Westminster Policy News & Legislative Analysis

Touts buy ADI logins; learner-only test booking by spring 2026

A BBC investigation has presented evidence of organised resellers offering approved driving instructors monthly payments to obtain access to DVSA’s Online Business Service accounts. The accounts were then used to secure practical test slots in bulk and resell them to learners at significant mark-ups, often advertised via WhatsApp and Facebook. The DVSA said it does not comment on individual complaints but stated it has zero tolerance for exploitation of learner drivers.

Reporters posing as instructors were offered up to £250 a month for credentials. Named resellers claimed relationships with large numbers of instructors and described using always‑on booking to capture slots, though some of those claims could not be independently verified. Listings seen by journalists showed prices of £222 to £242 per test, rising to £400–£500 in peak periods, despite the official DVSA fee being £62 on weekdays and £75 for evenings, weekends and bank holidays.

The investigation linked one profile known as “Ahadeen” to a named individual in Luton who, when approached, denied involvement and described the allegations as a fabrication. The reporting also identified alleged operations in London, Birmingham, Manchester and the Home Counties. These references are attributed to the BBC’s evidence gathering; Policy Wire has not independently verified identities or volumes.

Context is a severe backlog. DVSA figures cited to MPs show 642,000 people in Great Britain had a future practical test booking at the end of October 2025, with the average wait in October recorded at around 22 weeks. Ministers have acknowledged that the government will miss the previously stated aim of cutting waits to seven weeks by summer 2026.

The Department for Transport has now confirmed changes following its consultation on improving car driving test booking rules. From spring 2026, only learner drivers will be able to book and manage car tests; a learner will be restricted to making at most two changes; and moves will be limited to centres within a defined geographical area. The policy is explicitly intended to choke off resale schemes and simplify administration.
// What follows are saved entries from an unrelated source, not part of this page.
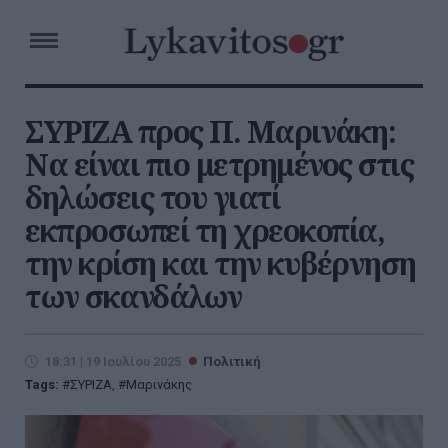
ΣΥΡΙΖΑ προς Π. Μαρινάκη:
Να είναι πιο μετρημένος στις
δηλώσεις του γιατί
εκπροσωπεί τη χρεοκοπία,
την κρίση και την κυβέρνηση
των σκανδάλων
18:31 | 19 Ιουλίου 2025
Πολιτική
Tags:
ΣΥΡΙΖΑ
,
Μαρινάκης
DVSA has separately tightened the terms and conditions for its instructor booking service. From 6 January 2025, only licensed instructors and businesses employing them may use the service; they must not book tests for learners they do not teach or create placeholder bookings for later swaps. From 1 July 2025, users whose accounts are closed for breaches can no longer manage swaps through the customer service centre.

Enforcement activity has escalated. In a recent parliamentary answer, DfT reported that since the January 2025 rule change DVSA has issued hundreds of warnings and suspensions and closed 894 online business accounts for breaches. Earlier FOI material seen by the BBC recorded 346 closures as at 17 November in a previous snapshot, indicating a rising total as investigations progressed.

Data protection risks are material. Resellers harvesting or re‑using licence numbers without proper consent may commit offences under section 170 of the Data Protection Act 2018, which criminalises the knowing or reckless obtaining or disclosure of personal data without the controller’s consent and the sale or offer to sell such data. DVSA has separately warned learners that many cancellation‑finder services reviewed lacked compliant privacy notices.

Professional standards are also engaged. DVSA’s Approved Driving Instructor register guidance requires instructors to be “fit and proper”; substantiated complaints of financially inappropriate or fraudulent activity can trigger suspension or removal from the register. Coupled with the strengthened service terms, any sale or misuse of login credentials risks regulatory action against individual instructors in addition to account closure.

Capacity measures sit alongside rule changes. The government will draw on 36 Ministry of Defence examiners for up to a year, with the Department for Transport expecting several thousand additional tests, while also targeting the use of automated bots and bulk resellers. Transport Secretary Heidi Alexander has fronted these interventions since her appointment in November 2024.

For driving instructors, the immediate operational impact is twofold. First, adherence to the January and July 2025 terms is mandatory; breaches risk loss of access and referral to the ADI Registrar. Second, when learner‑only booking goes live in spring 2026, DVSA has clarified that instructors will still be able to set their availability for accompanying pupils, but the booking action must be taken by the learner.

For learners and families, the practical advice remains to use only the official GOV.UK service, verify fees against published tariffs, and be sceptical of social‑media offers promising early tests. Until the spring 2026 reforms bed in, high demand and limited capacity are likely to sustain pressure on availability and price, reinforcing the case for official booking routes.